Il s'était remis; il menaça son fils du doigt, en murmurant:
—Ce polisson a toujours du fruit défendu dans les poches!... Un de ces jours il nous apportera le bras de la dame avec le bracelet.
—Eh! ce n'est pas moi, répondit Maxime avec une lâcheté sournoise. C'est Renée qui a voulu le voir.
—Ah! se contenta de dire le mari.
Et il regarda à son tour le bijou, répétant comme sa femme:
—Il est très joli, très joli.
Puis il s'en alla tranquillement, et Renée gronda Maxime de l'avoir ainsi vendue. Mais il affirma que son père se moquait bien de ça! Alors elle lui rendit le bracelet en ajoutant:
—Tu passeras chez le bijoutier, tu m'en commanderas un tout pareil! seulement, tu feras remplacer les émeraudes par des saphirs.

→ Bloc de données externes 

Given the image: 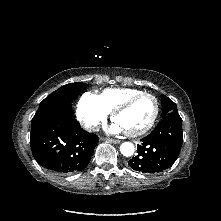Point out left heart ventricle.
Returning <instances> with one entry per match:
<instances>
[{"label":"left heart ventricle","instance_id":"left-heart-ventricle-1","mask_svg":"<svg viewBox=\"0 0 221 221\" xmlns=\"http://www.w3.org/2000/svg\"><path fill=\"white\" fill-rule=\"evenodd\" d=\"M154 109V100L151 97L145 96L136 100L128 109L122 111L115 121L126 132L138 131L149 123Z\"/></svg>","mask_w":221,"mask_h":221}]
</instances>
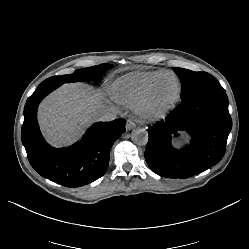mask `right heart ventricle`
Here are the masks:
<instances>
[{"instance_id": "e07e8e85", "label": "right heart ventricle", "mask_w": 249, "mask_h": 249, "mask_svg": "<svg viewBox=\"0 0 249 249\" xmlns=\"http://www.w3.org/2000/svg\"><path fill=\"white\" fill-rule=\"evenodd\" d=\"M168 72L166 69H152L127 73L114 81L112 95L118 101L132 105L154 79Z\"/></svg>"}]
</instances>
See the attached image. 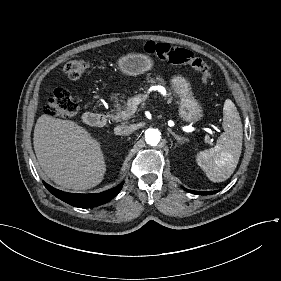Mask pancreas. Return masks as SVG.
I'll return each mask as SVG.
<instances>
[{
	"label": "pancreas",
	"mask_w": 281,
	"mask_h": 281,
	"mask_svg": "<svg viewBox=\"0 0 281 281\" xmlns=\"http://www.w3.org/2000/svg\"><path fill=\"white\" fill-rule=\"evenodd\" d=\"M157 80L159 81L160 85H165V81L162 78H157ZM172 98H168L167 102L171 103ZM127 109L126 106V102H123V105H118L117 106V113L115 115H110V117L115 120V121H121L122 120V116L124 115L125 110Z\"/></svg>",
	"instance_id": "pancreas-1"
}]
</instances>
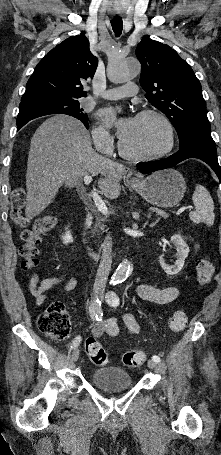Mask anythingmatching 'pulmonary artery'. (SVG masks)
<instances>
[{"label": "pulmonary artery", "mask_w": 221, "mask_h": 455, "mask_svg": "<svg viewBox=\"0 0 221 455\" xmlns=\"http://www.w3.org/2000/svg\"><path fill=\"white\" fill-rule=\"evenodd\" d=\"M138 92V87L135 83H127L121 87L107 89L100 93L104 99L117 100L128 96H133Z\"/></svg>", "instance_id": "1"}]
</instances>
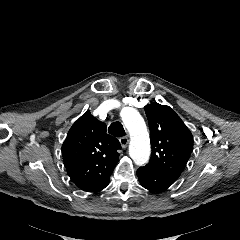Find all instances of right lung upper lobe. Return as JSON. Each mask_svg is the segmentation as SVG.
I'll return each mask as SVG.
<instances>
[{"label": "right lung upper lobe", "mask_w": 240, "mask_h": 240, "mask_svg": "<svg viewBox=\"0 0 240 240\" xmlns=\"http://www.w3.org/2000/svg\"><path fill=\"white\" fill-rule=\"evenodd\" d=\"M120 148L119 141L107 133L106 125L85 112L72 125L62 145L69 177L83 191L102 190L119 161Z\"/></svg>", "instance_id": "cb5924a9"}]
</instances>
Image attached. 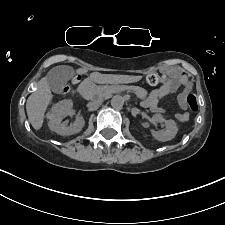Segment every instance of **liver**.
Listing matches in <instances>:
<instances>
[{"label": "liver", "mask_w": 225, "mask_h": 225, "mask_svg": "<svg viewBox=\"0 0 225 225\" xmlns=\"http://www.w3.org/2000/svg\"><path fill=\"white\" fill-rule=\"evenodd\" d=\"M77 74L87 73L86 68L76 70ZM90 80L98 84L128 83L139 80V77H128L122 75L101 74L93 72L90 74ZM52 100V94L47 82L43 77L37 84L36 90L28 97L26 102V111L29 122L35 130H39L44 121L45 111Z\"/></svg>", "instance_id": "obj_1"}]
</instances>
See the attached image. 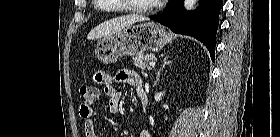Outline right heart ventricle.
Returning <instances> with one entry per match:
<instances>
[{
	"instance_id": "right-heart-ventricle-1",
	"label": "right heart ventricle",
	"mask_w": 280,
	"mask_h": 137,
	"mask_svg": "<svg viewBox=\"0 0 280 137\" xmlns=\"http://www.w3.org/2000/svg\"><path fill=\"white\" fill-rule=\"evenodd\" d=\"M99 5V9H111L112 7L108 6L106 3L110 0H95ZM113 1V0H112Z\"/></svg>"
}]
</instances>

Saccard ne pouvait garder longtemps dans son voisinage une chose ou une personne sans vouloir la vendre, en tirer un profit quelconque. Son fils n'avait pas vingt ans qu'il songea à l'utiliser. Un joli garçon, neveu d'un ministre, fils d'un grand financier, devait être d'un bon placement. Il était bien un peu jeune, mais on pouvait toujours lui chercher une femme et une dot, quitte à traîner le mariage en longueur, ou à le précipiter, selon les embarras d'argent de la maison. Il eut la main heureuse.